An interesting article in the paper several days ago caught my eye. Sen. Tennis Shoes Murray was pushing for implementation of a new VA program that the General is predictably dragging his feet on. It seems there are a number of Vets from the Iraqi/Afstan conflict with collateral damage. Much of it seems to be from IEDs and land mines. I’m serious. Someone actually started adding up the casualties and was stupefied at the big numbers. It’s too bad they didn’t keep better figures on our body counts in Vietnam rather than the VC’s. They might have gotten more concerned BEFORE we arrived at 58,000 + KIA.
Nevertheless, the powers that be who squander all our taxes have come up with yet another new VA program. Try this one on for size. Congress has decided that Vets with 100% or more rated disabilities who are probably entitled to A&A/housebound are going to be entitled to a caregiver 24/7 paid for by VA. I am not enlightened or knowledgeable enough yet to know whether they will also be entitled to A&A on top of this new benefit.
Here’s the kicker. Only Vets injured after 9/11/01 will be eligible for this new perk. The convoluted logic used to arrive at this inclusion/exclusion decision is deceptively simple- Vets who are younger are POORER and lack the assets of older, more established disabled Vets. Somebody at VA should look at their own compensation tables and then tell us again with a straight face that we are rich compared to a younger Vet.
I was rated P&T in 07. I spent every nickel staying alive from 94 on when I first filed. The IRA? Gone. The Health Savings Account? Likewise. Stocks and bonds. Zip. My rental properties? Sold to pay my ever burgeoning medical costs. My first daughter didn’t go to college because we used that to live on. My second (my son), lucked out and got in on the Chapter 35 DEA benefits. I am no longer “rich”. In fact, everything I managed to save is gone. My assets measured against those of a ODS/OEF Vet are probably comparable at this point.
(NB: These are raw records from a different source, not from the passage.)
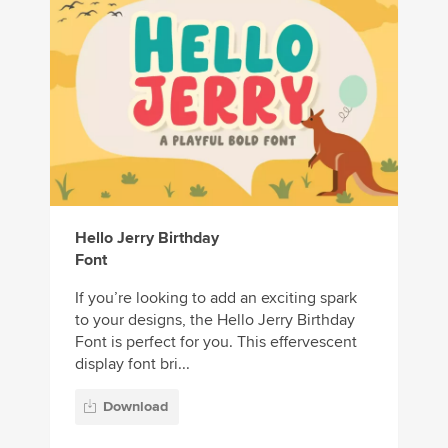
Hello Jerry Birthday
Font
If you’re looking to add an exciting spark
to your designs, the Hello Jerry Birthday
Font is perfect for you. This effervescent
display font bri...
Download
So, for VA to implement this program with strictures that disenfranchise whole classes of Vets is asinine and poorly thought out. It will inevitably lead to class warfare among us. How do you decide who is more deserving? A Vietnam Vet who had the misfortune of losing both legs to a Bouncing Betty or a Vet who had the bad luck to be in the #2 Stryker that caught the brunt of the IED? Both lives are equally destroyed. Yet now we have the George Orwell Animal Farm conundrum of “Some pigs are more equal than others”. The consequences of this wouldn’t rub me quite so raw but for the inane rationale. Add to that the fact that there are currently less than 400,000 Vets rated P&Tor 100% via TDIU. VA is notoriously stingy with the money entrusted to them by Congress for VA compensation. Apparently, that penuriousness doesn’t deter them from awarding themselves lavish year end bonuses for a job well done.
We already have to jump through numerous hoops and obstacles to obtain a small pittance from VA as it is. Vets who are so disabled as to be unemployable still face ratings “experts” insisting they’re good to go. Only 14% even get there-often via appeal. If and when they do, they are given pennies on the dollar for their sacrifice. How, then, to square the disparity of this new entitlement with equal sacrifice, albeit in a different era and a different theatre of operations? Any suggestions, Senator?